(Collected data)
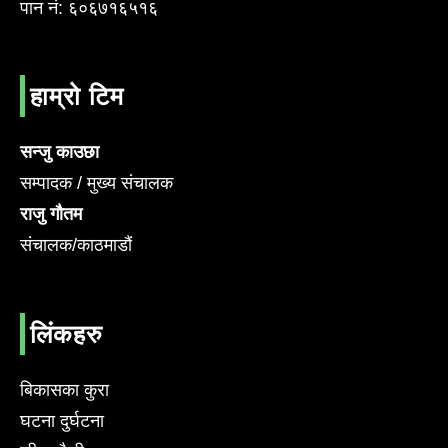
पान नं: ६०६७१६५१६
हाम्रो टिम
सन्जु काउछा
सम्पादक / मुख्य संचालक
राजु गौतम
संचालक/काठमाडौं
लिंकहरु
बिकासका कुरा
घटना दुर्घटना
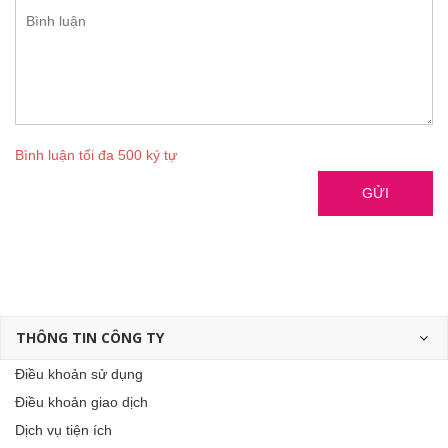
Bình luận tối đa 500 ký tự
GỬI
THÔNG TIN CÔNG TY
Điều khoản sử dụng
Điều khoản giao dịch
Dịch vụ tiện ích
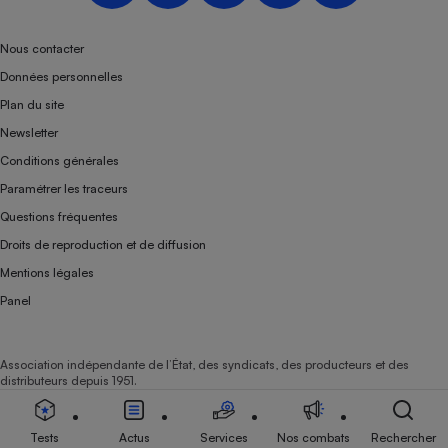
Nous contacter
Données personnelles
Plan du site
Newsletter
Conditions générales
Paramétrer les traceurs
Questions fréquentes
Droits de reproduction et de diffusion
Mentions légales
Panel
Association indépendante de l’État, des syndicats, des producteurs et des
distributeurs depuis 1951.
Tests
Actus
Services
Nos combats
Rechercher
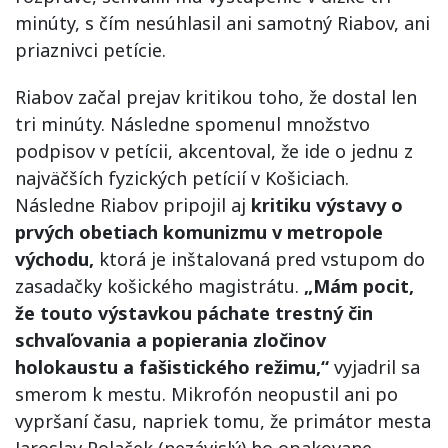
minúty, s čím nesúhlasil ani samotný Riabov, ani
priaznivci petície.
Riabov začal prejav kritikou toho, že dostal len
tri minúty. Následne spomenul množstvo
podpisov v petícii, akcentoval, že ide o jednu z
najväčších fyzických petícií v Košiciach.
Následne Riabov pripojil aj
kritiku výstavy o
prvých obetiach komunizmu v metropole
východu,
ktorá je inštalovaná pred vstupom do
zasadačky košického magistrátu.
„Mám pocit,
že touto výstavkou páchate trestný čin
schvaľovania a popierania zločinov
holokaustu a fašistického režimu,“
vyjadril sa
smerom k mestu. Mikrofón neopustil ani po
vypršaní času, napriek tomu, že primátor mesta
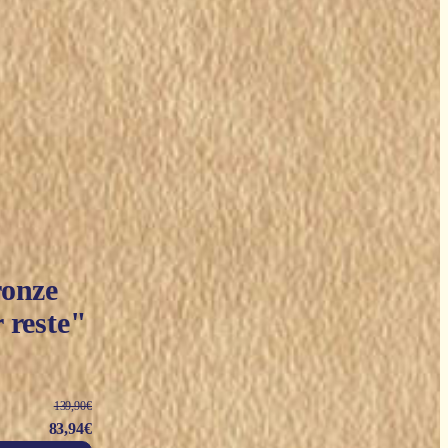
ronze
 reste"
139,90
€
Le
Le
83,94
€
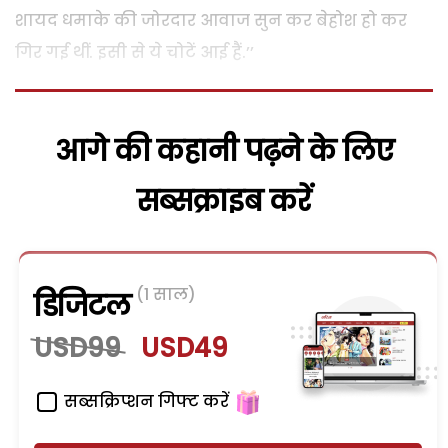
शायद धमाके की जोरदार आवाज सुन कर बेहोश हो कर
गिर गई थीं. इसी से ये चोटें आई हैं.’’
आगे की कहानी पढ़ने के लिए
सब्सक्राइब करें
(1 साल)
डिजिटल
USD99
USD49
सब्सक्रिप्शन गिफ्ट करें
==
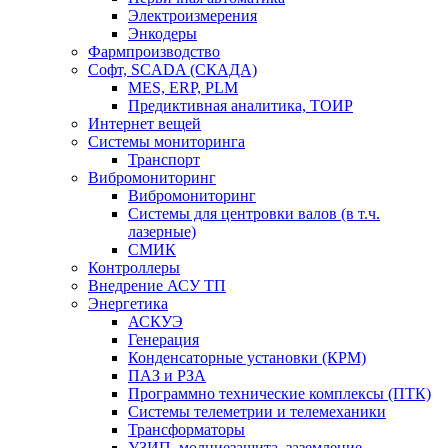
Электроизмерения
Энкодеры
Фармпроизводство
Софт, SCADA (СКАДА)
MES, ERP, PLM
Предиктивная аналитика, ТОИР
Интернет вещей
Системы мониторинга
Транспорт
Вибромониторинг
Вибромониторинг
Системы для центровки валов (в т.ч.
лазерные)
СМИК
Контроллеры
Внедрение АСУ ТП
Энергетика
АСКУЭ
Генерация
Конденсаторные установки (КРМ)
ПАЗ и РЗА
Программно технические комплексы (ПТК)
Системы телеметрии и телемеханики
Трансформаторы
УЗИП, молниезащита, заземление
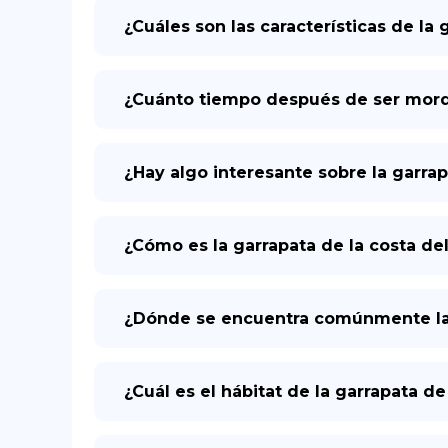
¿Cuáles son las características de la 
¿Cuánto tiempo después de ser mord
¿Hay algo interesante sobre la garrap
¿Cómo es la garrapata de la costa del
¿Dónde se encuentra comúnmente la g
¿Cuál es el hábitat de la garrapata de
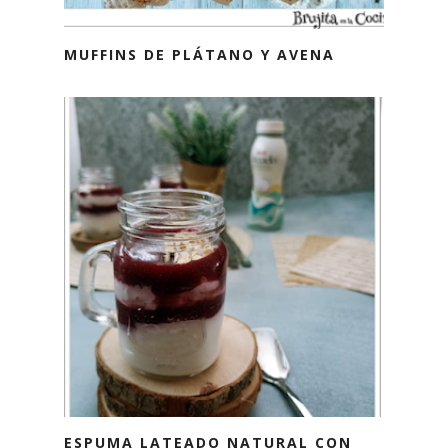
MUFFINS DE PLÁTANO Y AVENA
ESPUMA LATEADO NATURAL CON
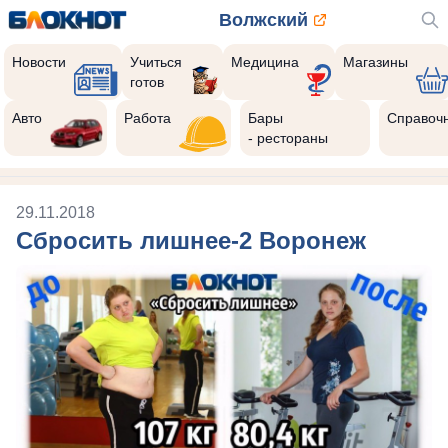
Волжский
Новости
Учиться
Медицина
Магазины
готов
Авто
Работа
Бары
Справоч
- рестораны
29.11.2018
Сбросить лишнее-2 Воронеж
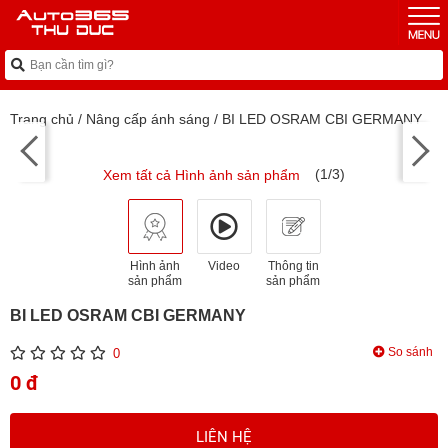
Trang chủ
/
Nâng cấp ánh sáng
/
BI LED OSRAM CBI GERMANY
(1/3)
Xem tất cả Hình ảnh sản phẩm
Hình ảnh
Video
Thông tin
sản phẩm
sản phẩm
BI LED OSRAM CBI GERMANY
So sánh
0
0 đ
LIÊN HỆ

Work instruction:
Treat the line with "že touto výstavkou páchate trestný čin" as the start and the line with "सब्सक्रिप्शन गिफ्ट करें" as the end, and return exactly that span of the data above, both ends included, without pictures.

Response to this exercise:
že touto výstavkou páchate trestný čin
schvaľovania a popierania zločinov
holokaustu a fašistického režimu,“
vyjadril sa
smerom k mestu. Mikrofón neopustil ani po
vypršaní času, napriek tomu, že primátor mesta
ronze
 reste"
139,90
€
Le
Le
83,94
€
शायद धमाके की जोरदार आवाज सुन कर बेहोश हो कर
गिर गई थीं. इसी से ये चोटें आई हैं.’’
आगे की कहानी पढ़ने के लिए
सब्सक्राइब करें
(1 साल)
डिजिटल
USD99
USD49
सब्सक्रिप्शन गिफ्ट करें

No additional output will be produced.